This is an update of the second big data lab for the cloud. Similar to previous versions, this document described how you can create a Big Data Lab in the cloud on Amazon EMR.
Besides some major upgrades to the newest Amazon Hadoop AMI (3.6.0) Spark (1.3.0) and R, it includes now also the possibility to use Python in the browser. There, you have the same functionality as in R. This means you can use Hadoop M/R, Spark and SparkSQL in Python from the browser. Similar to R, Python has gained attention by data scientists.
You can find the newest version here.
In future blog posts, I will write how you can use some of the open datasets on the Internet in the Big Data lab.
Recently, I presented the first version of the Big Data Lab in the cloud. Now I extended this version and kept most of the features of the previous version. However, I provide upgrades for important software components. It still runs on Amazon EMR, but with the newest Amazon AMI (including Amazon Linux). It now features Hadoop 2.4, Spark 1.1.1, R 3 and for the first time SparkR, so you can do in-memory analytics in R by leveraging your whole Big Data cluster.
You can find the new version here.
Attention: It may not yet work in all availability zones, but has been tested successfully in Ireland.
In future blog posts, I will show how to write R scripts that distribute machine learning computation in R libraries to different nodes in your Big Data cluster by leveraging Apache Spark in-memory analytics.
Recently, I published on github.com several example Java projects for using various NoSQL technologies:
- cassandra-tutorial : Apache Cassandra tutorial (Column-oriented database)
- mongodb-tutorial : Mongo DB tutorial (Document database)
- neo4j-tutorial : Neo4J (Graph Database)
- redis-tutorial : Redis (Key/Value Store)
- solr-tutorial : Apache SolrCloud (Search technology)
Other example Java projects aim at standardized big data processing platforms:
- MapReduce: A simple hadoop map reduce job to count the number of tweets in a text file on HDFS
- SparkStreaming: A simple spark streaming job to count the number of tweets send by a simple network server
- tweet-server : A simple server for sending tweets to any client connecting to port 1234 on localhost.

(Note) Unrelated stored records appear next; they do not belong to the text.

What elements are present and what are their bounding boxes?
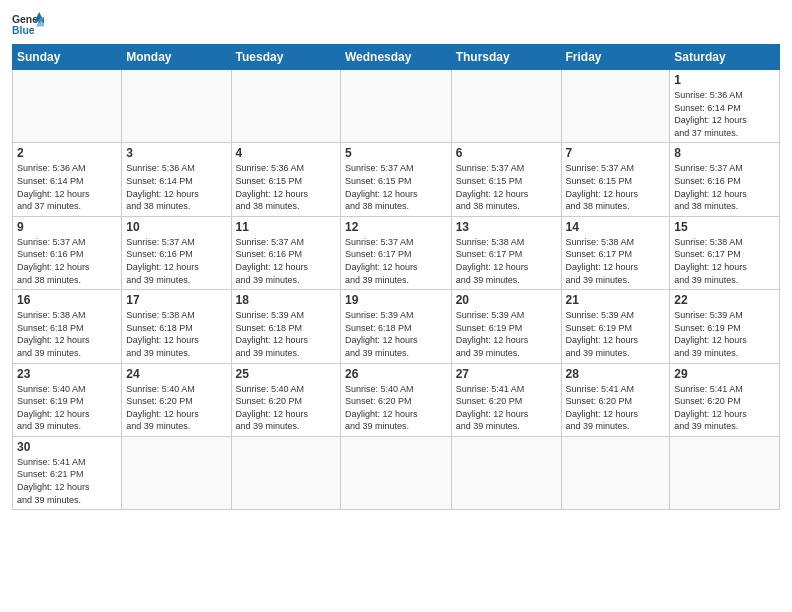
day-number: 14 [566,220,666,234]
day-number: 15 [674,220,775,234]
day-info: Sunrise: 5:38 AM Sunset: 6:17 PM Dayligh… [566,236,666,286]
calendar-cell: 13Sunrise: 5:38 AM Sunset: 6:17 PM Dayli… [451,216,561,289]
day-number: 27 [456,367,557,381]
weekday-header-saturday: Saturday [670,45,780,70]
weekday-header-wednesday: Wednesday [341,45,452,70]
day-info: Sunrise: 5:39 AM Sunset: 6:19 PM Dayligh… [456,309,557,359]
day-number: 20 [456,293,557,307]
day-number: 18 [236,293,336,307]
week-row-6: 30Sunrise: 5:41 AM Sunset: 6:21 PM Dayli… [13,436,780,509]
calendar-cell: 2Sunrise: 5:36 AM Sunset: 6:14 PM Daylig… [13,143,122,216]
day-info: Sunrise: 5:38 AM Sunset: 6:17 PM Dayligh… [456,236,557,286]
day-number: 8 [674,146,775,160]
calendar-cell: 22Sunrise: 5:39 AM Sunset: 6:19 PM Dayli… [670,290,780,363]
svg-text:Blue: Blue [12,25,35,36]
day-info: Sunrise: 5:36 AM Sunset: 6:15 PM Dayligh… [236,162,336,212]
day-info: Sunrise: 5:36 AM Sunset: 6:14 PM Dayligh… [17,162,117,212]
day-number: 29 [674,367,775,381]
calendar-cell: 18Sunrise: 5:39 AM Sunset: 6:18 PM Dayli… [231,290,340,363]
week-row-4: 16Sunrise: 5:38 AM Sunset: 6:18 PM Dayli… [13,290,780,363]
day-number: 5 [345,146,447,160]
day-info: Sunrise: 5:36 AM Sunset: 6:14 PM Dayligh… [674,89,775,139]
weekday-header-friday: Friday [561,45,670,70]
day-number: 13 [456,220,557,234]
day-info: Sunrise: 5:37 AM Sunset: 6:16 PM Dayligh… [236,236,336,286]
calendar-cell [231,70,340,143]
calendar-cell [122,436,231,509]
day-number: 21 [566,293,666,307]
calendar-cell: 27Sunrise: 5:41 AM Sunset: 6:20 PM Dayli… [451,363,561,436]
calendar-cell [13,70,122,143]
day-info: Sunrise: 5:38 AM Sunset: 6:18 PM Dayligh… [17,309,117,359]
calendar-cell: 11Sunrise: 5:37 AM Sunset: 6:16 PM Dayli… [231,216,340,289]
day-info: Sunrise: 5:41 AM Sunset: 6:21 PM Dayligh… [17,456,117,506]
calendar-table: SundayMondayTuesdayWednesdayThursdayFrid… [12,44,780,510]
weekday-header-sunday: Sunday [13,45,122,70]
header: General Blue [12,10,780,38]
day-number: 17 [126,293,226,307]
weekday-header-thursday: Thursday [451,45,561,70]
calendar-cell: 1Sunrise: 5:36 AM Sunset: 6:14 PM Daylig… [670,70,780,143]
calendar-cell [122,70,231,143]
day-number: 26 [345,367,447,381]
calendar-cell: 10Sunrise: 5:37 AM Sunset: 6:16 PM Dayli… [122,216,231,289]
week-row-5: 23Sunrise: 5:40 AM Sunset: 6:19 PM Dayli… [13,363,780,436]
day-info: Sunrise: 5:39 AM Sunset: 6:19 PM Dayligh… [566,309,666,359]
day-info: Sunrise: 5:40 AM Sunset: 6:20 PM Dayligh… [345,383,447,433]
calendar-cell: 23Sunrise: 5:40 AM Sunset: 6:19 PM Dayli… [13,363,122,436]
calendar-cell: 7Sunrise: 5:37 AM Sunset: 6:15 PM Daylig… [561,143,670,216]
weekday-header-row: SundayMondayTuesdayWednesdayThursdayFrid… [13,45,780,70]
calendar-cell: 9Sunrise: 5:37 AM Sunset: 6:16 PM Daylig… [13,216,122,289]
calendar-cell: 6Sunrise: 5:37 AM Sunset: 6:15 PM Daylig… [451,143,561,216]
day-info: Sunrise: 5:38 AM Sunset: 6:18 PM Dayligh… [126,309,226,359]
day-number: 12 [345,220,447,234]
calendar-cell: 20Sunrise: 5:39 AM Sunset: 6:19 PM Dayli… [451,290,561,363]
calendar-cell [451,70,561,143]
calendar-cell: 14Sunrise: 5:38 AM Sunset: 6:17 PM Dayli… [561,216,670,289]
day-number: 24 [126,367,226,381]
day-number: 25 [236,367,336,381]
day-info: Sunrise: 5:37 AM Sunset: 6:17 PM Dayligh… [345,236,447,286]
calendar-cell: 5Sunrise: 5:37 AM Sunset: 6:15 PM Daylig… [341,143,452,216]
day-info: Sunrise: 5:39 AM Sunset: 6:19 PM Dayligh… [674,309,775,359]
day-info: Sunrise: 5:41 AM Sunset: 6:20 PM Dayligh… [456,383,557,433]
day-number: 23 [17,367,117,381]
day-number: 10 [126,220,226,234]
day-info: Sunrise: 5:41 AM Sunset: 6:20 PM Dayligh… [674,383,775,433]
day-info: Sunrise: 5:37 AM Sunset: 6:15 PM Dayligh… [345,162,447,212]
day-number: 7 [566,146,666,160]
calendar-cell [231,436,340,509]
calendar-cell [561,70,670,143]
day-info: Sunrise: 5:38 AM Sunset: 6:17 PM Dayligh… [674,236,775,286]
calendar-cell [341,70,452,143]
weekday-header-tuesday: Tuesday [231,45,340,70]
calendar-cell: 25Sunrise: 5:40 AM Sunset: 6:20 PM Dayli… [231,363,340,436]
calendar-cell: 19Sunrise: 5:39 AM Sunset: 6:18 PM Dayli… [341,290,452,363]
week-row-2: 2Sunrise: 5:36 AM Sunset: 6:14 PM Daylig… [13,143,780,216]
day-info: Sunrise: 5:40 AM Sunset: 6:19 PM Dayligh… [17,383,117,433]
day-number: 28 [566,367,666,381]
calendar-cell [561,436,670,509]
day-number: 22 [674,293,775,307]
calendar-cell: 17Sunrise: 5:38 AM Sunset: 6:18 PM Dayli… [122,290,231,363]
calendar-cell: 21Sunrise: 5:39 AM Sunset: 6:19 PM Dayli… [561,290,670,363]
day-info: Sunrise: 5:39 AM Sunset: 6:18 PM Dayligh… [236,309,336,359]
calendar-cell: 24Sunrise: 5:40 AM Sunset: 6:20 PM Dayli… [122,363,231,436]
calendar-cell [670,436,780,509]
day-number: 4 [236,146,336,160]
day-info: Sunrise: 5:39 AM Sunset: 6:18 PM Dayligh… [345,309,447,359]
calendar-cell: 15Sunrise: 5:38 AM Sunset: 6:17 PM Dayli… [670,216,780,289]
day-info: Sunrise: 5:36 AM Sunset: 6:14 PM Dayligh… [126,162,226,212]
calendar-cell: 3Sunrise: 5:36 AM Sunset: 6:14 PM Daylig… [122,143,231,216]
day-number: 16 [17,293,117,307]
day-number: 11 [236,220,336,234]
calendar-cell: 12Sunrise: 5:37 AM Sunset: 6:17 PM Dayli… [341,216,452,289]
calendar-cell: 26Sunrise: 5:40 AM Sunset: 6:20 PM Dayli… [341,363,452,436]
week-row-1: 1Sunrise: 5:36 AM Sunset: 6:14 PM Daylig… [13,70,780,143]
day-info: Sunrise: 5:37 AM Sunset: 6:15 PM Dayligh… [566,162,666,212]
day-number: 1 [674,73,775,87]
calendar-cell: 4Sunrise: 5:36 AM Sunset: 6:15 PM Daylig… [231,143,340,216]
logo: General Blue [12,10,44,38]
page: General Blue SundayMondayTuesdayWednesda… [0,0,792,612]
day-number: 2 [17,146,117,160]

It is a shellscript using netcat.
You can use them in lectures or courses for teaching these topics. The projects use gradle, so you can make sure that the students always use the right libraries and thus avoiding conflicts with dependent libraries. Each project is a basic skeleton for using one software. Students can easily extend them and you can avoid a long bootstrapping phase until everybody has created the right project with right libraries for your environment. Unit testing can easily be added.
This first blog post is about creating your own Big Data lab in the Cloud using Amazon EMR. Follow my instructions here.
These instructions allow you within 15 minutes the following:
- You can use the analytics language R in a browser to access the full functionality of Hadoop/Spark, Hive/Shark (data warehouse), Rhipe (MapReduce for R), RMR (Map Reduce for R)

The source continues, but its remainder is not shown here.